PS: N’oublie pas qui tu es.

PS: N’oublie pas qui tu es.

Je t’avoue que je t’écris le cœur un peu lourd.Il y a quelques semaines, j’ai appris qu’une bien jolie personne qui luttait depuis longtemps contre une dépression, avait choisi de s’en aller.

J’ai mis du temps à intégrer la nouvelle et je n’en ai pas parlé autour de moi car je trouvais indécent de m’épancher face à la famille et à la compagne de ce jeune homme, parti dans la fleur de l’âge. Il me faut quand même dire quelques mots.

J’ai eu envie de partager avec toi, une lettre ouverte à cet être parti et ceux qui pourraient avoir envie de suivre le même chemin.

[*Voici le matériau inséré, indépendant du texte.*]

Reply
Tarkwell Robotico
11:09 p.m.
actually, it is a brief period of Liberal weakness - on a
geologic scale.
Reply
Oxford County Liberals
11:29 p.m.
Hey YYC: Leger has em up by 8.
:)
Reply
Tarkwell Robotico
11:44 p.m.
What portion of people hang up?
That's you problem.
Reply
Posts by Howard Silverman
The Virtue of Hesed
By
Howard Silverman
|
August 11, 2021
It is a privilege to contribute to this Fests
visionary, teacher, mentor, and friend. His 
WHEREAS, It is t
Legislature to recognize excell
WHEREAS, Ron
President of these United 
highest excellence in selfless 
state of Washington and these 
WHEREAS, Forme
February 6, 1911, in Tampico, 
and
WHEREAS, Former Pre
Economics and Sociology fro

« La dernière fois que je t’ai vu; tu bourgeonnais de projets. Tu reprenais des études, t’installais avec ton amie, tu me disais avoir l’envie d’essayer de t’en sortir seul ce que je trouvais bien et tout à ton honneur.

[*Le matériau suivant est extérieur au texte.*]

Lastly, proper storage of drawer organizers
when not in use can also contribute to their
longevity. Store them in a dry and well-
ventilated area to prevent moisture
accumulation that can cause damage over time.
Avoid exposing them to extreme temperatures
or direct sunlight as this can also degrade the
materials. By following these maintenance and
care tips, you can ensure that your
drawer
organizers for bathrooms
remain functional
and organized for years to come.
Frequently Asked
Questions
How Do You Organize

Il y a quelques semaines, on m’a dit que tu avais voulu venir me dire que ça n’allait pas, que tu avais paniqué en voyant mon cabinet fermé définitivement et que tu n’avais pas osé me déranger et m’appeler. Inutile de te dire que tu aurais du insister surtout que tu connaissais pertinemment mon désamour profond du téléphone et des mails. Je te disais toujours de m’envoyer un gros « HELP » en lettre de feu dans un sms le cas échéant.

Je t’ai vu aller mieux, souffrir, aller à nouveau mieux, re-souffrir. Tu prenais tes rechutes comme des échecs qui auraient, selon toi, prouvé ta médiocrité. Quand tu lisais l’inquiétude ou que tu ressentais le désintérêt dans le regard de tes proches.

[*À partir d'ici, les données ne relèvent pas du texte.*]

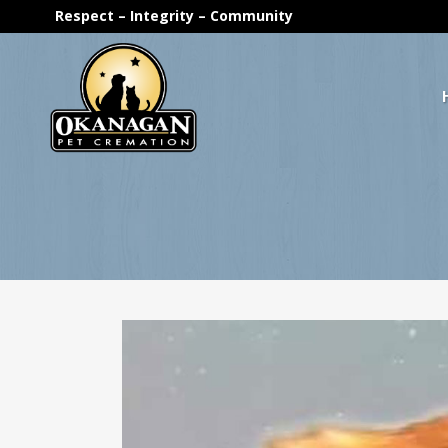
Respect – Integrity – Community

Je crois que ça a été très violent pour toi quand tu leur as annoncé tes nouvelles études et qu’ils t’ont demandé si tu étais sûr de toi cette fois-ci. Pardonne-leur, ils voudraient juste ne plus avoir à se faire du soucis pour toi. Au bout d’un moment, même les êtres qu’on aime se désinvestissent dans ta dépression, c’est normal. Ils doivent eux aussi pouvoir continuer leurs vies sans être détruits lorsque la tienne est en standby. Tu aurais aimé qu’ils s’émerveillent de ton choix , qu’ils sautent au plafond de joie. Tu ne l’aurais pas autant mal vécu si toi même tu en avais été sûr.

Mais ton grand combat, c’était de vouloir te faire rentrer dans une case qui ne te convenait pas. Celle d’un même boulot pour toute la vie, celle d’un même amour pour toute la vie … Tu te jugeais minable quand tu ne donnais pas à la société ce qu’elle attendait de toi.

Toi, si brillant, si doué, tu te nivelais par le bas pour te conformer à ce que tu imaginais que les autres attendaient de toi. Forcément, il y avait de quoi être malheureux. J’avais beau te dire qu’il n’y a pas une vie mais des vies. Que nous ne trouvions pas tous notre bonheur dans le même chemin. Qu’il ne fallait pas écouter ceux qui voulaient que tu vives comme eux car la différence remettait en question leur propre mode de vie.

Tu n’acceptais pas ta différence. Tu t’acharnais à vouloir rentrer dans cette petite boîte étriquée. Et si tu avais fait mille boulots? et si tu avais eu mille amoureuses? mille vies? ça aurait dérangé qui ? Je sais bien que la liberté est le choix le plus difficile à assumer. Et au loto de l’amour, on ne gagne pas tous le gros lot. Pour le coup, voilà une injustice contre laquelle tu ne peux rien faire.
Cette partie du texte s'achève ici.